O homicídio de Carlos Castro voltou a ser abordado pela SIC na série documental «Portugal Criminal». A produção recordou o crime cometido em janeiro de 2011, num quarto do Hotel InterContinental, em Nova Iorque, e recuperou o depoimento prestado por Renato Seabra às autoridades e perante o tribunal.
O antigo modelo admitiu ter matado o cronista social, embora tenha afirmado não conseguir explicar o que o levou a agir daquela forma.
Inspetor recorda explicação dada por Renato Seabra
Rick Tirelli, inspetor que ouviu Renato Seabra após o crime, recordou a explicação apresentada pelo jovem para justificar os atos cometidos no quarto de hotel.
“Ele sentia que já não queria ser homossexual e que tinha demónios dentro de si, e que a única forma de se livrar desses demónios era fazer aquilo ao Sr. Castro”, relatou.
Esta foi a versão transmitida pelo inspetor sobre aquilo que Renato Seabra lhe disse após o homicídio, não tendo sido aceite pelo júri como motivo para afastar a sua responsabilidade criminal.
Pedido de perdão à família de Carlos Castro
A produção da SIC recuperou também as palavras proferidas por Renato Seabra em dezembro de 2012, durante a sessão em que conheceu a sentença. Perante o tribunal, começou por dirigir um pedido de desculpa às pessoas próximas da vítima.
“Quero apenas aproveitar a oportunidade para pedir perdão à família e aos amigos de Carlos Castro”, declarou.
Renato Seabra não contestou a autoria do crime e assumiu diretamente a responsabilidade pela morte do cronista social.
“Matei Carlos Castro, não quero dizer o contrário. No momento em que entrei no quarto, naquele dia, algo se apoderou de mim”, afirmou.
O antigo modelo alegou que nunca tinha demonstrado comportamentos agressivos e que não existira qualquer discussão anterior com Carlos Castro que permitisse antecipar o que aconteceu.
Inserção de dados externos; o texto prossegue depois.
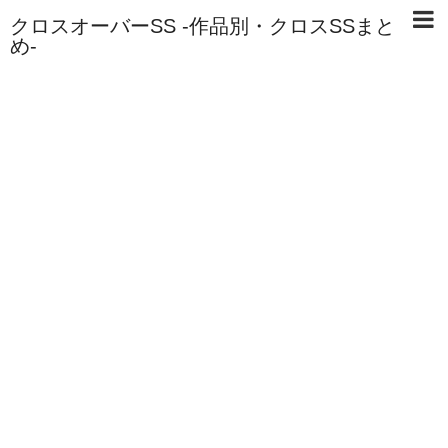
クロスオーバーSS -作品別・クロスSSまと
め-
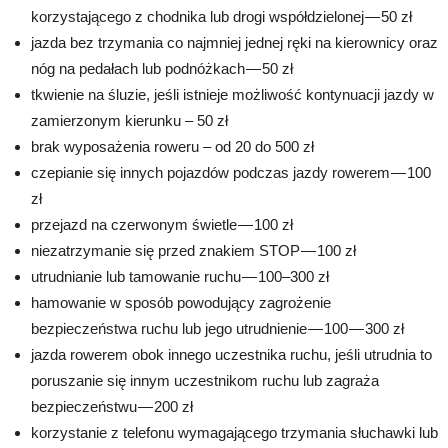
korzystającego z chodnika lub drogi współdzielonej — 50 zł
jazda bez trzymania co najmniej jednej ręki na kierownicy oraz
nóg na pedałach lub podnóżkach — 50 zł
tkwienie na śluzie, jeśli istnieje możliwość kontynuacji jazdy w
zamierzonym kierunku – 50 zł
brak wyposażenia roweru – od 20 do 500 zł
czepianie się innych pojazdów podczas jazdy rowerem — 100
zł
przejazd na czerwonym świetle — 100 zł
niezatrzymanie się przed znakiem STOP — 100 zł
utrudnianie lub tamowanie ruchu — 100–300 zł
hamowanie w sposób powodujący zagrożenie
bezpieczeństwa ruchu lub jego utrudnienie — 100 — 300 zł
jazda rowerem obok innego uczestnika ruchu, jeśli utrudnia to
poruszanie się innym uczestnikom ruchu lub zagraża
bezpieczeństwu — 200 zł
korzystanie z telefonu wymagającego trzymania słuchawki lub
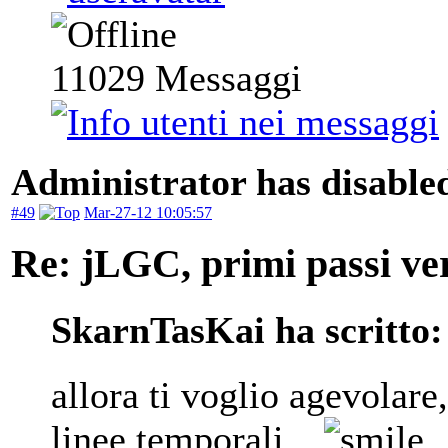
11029
Messaggi
Administrator has disabled
#49
Mar-27-12 10:05:57
Re: jLGC, primi passi ver
SkarnTasKai ha scritto:
allora ti voglio agevolare
linee temporali...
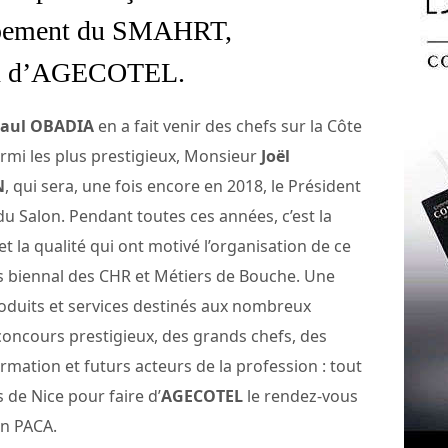
oppement du SMAHRT,
ain d’AGECOTEL.
aul OBADIA
en a fait venir des chefs sur la Côte
armi les plus prestigieux, Monsieur
Joël
N
, qui sera, une fois encore en 2018, le Président
u Salon. Pendant toutes ces années, c’est la
 et la qualité qui ont motivé l’organisation de ce
 biennal des CHR et Métiers de Bouche. Une
oduits et services destinés aux nombreux
 concours prestigieux, des grands chefs, des
rmation et futurs acteurs de la profession : tout
s de Nice pour faire d’
AGECOTEL
le rendez-vous
en PACA.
“Eu nunca fui agressivo antes, nunca tive qualquer discussão com o Carlos. Naquele dia não sei o que se apoderou de mim. Não entendo a forma como as coisas aconteceram, nem consigo entender porquê”, acrescentou.
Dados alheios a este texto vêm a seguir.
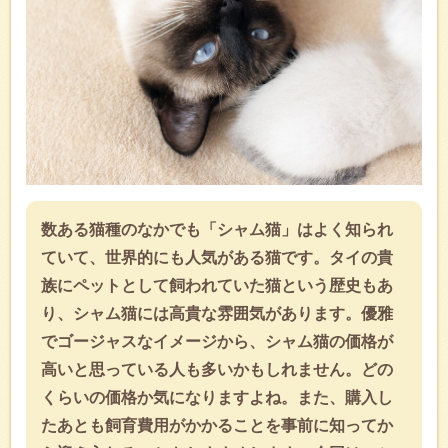
数ある猫種のなかでも「シャム猫」はよく知られ
ていて、世界的にも人気がある猫です。タイの貴
族にペットとして飼われていた猫という歴史もあ
り、シャム猫には高貴な雰囲気があります。優雅
でゴージャスなイメージから、シャム猫の価格が
高いと思っている人も多いかもしれません。どの
くらいの価格か気になりますよね。また、購入し
たあとも飼育費用がかかることを事前に知ってか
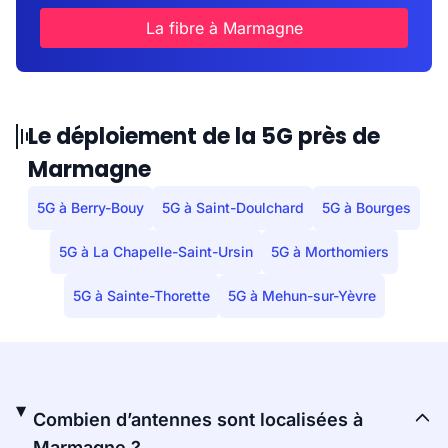
La fibre à Marmagne
Le déploiement de la 5G près de
Marmagne
5G à Berry-Bouy
5G à Saint-Doulchard
5G à Bourges
5G à La Chapelle-Saint-Ursin
5G à Morthomiers
5G à Sainte-Thorette
5G à Mehun-sur-Yèvre
Combien d’antennes sont localisées à
Marmagne ?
Renato Seabra foi condenado por homicídio em segundo grau a uma pena mínima de 25 anos e máxima de prisão perpétua, depois de o júri ter rejeitado a tese de inimputabilidade apresentada pela defesa. A sentença foi conhecida a 21 de dezembro de 2012. A condenação foi então noticiada pela Associated Press.
«Aceito qualquer pena»
No final da declaração, Renato Seabra disse aceitar a decisão que viesse a ser tomada pelo juiz, por reconhecer que tinha cometido o crime.
“Aceito qualquer pena que o juiz me vier a aplicar porque cometi o crime. E agora só Deus sabe o que aconteceu naquele dia”, concluiu.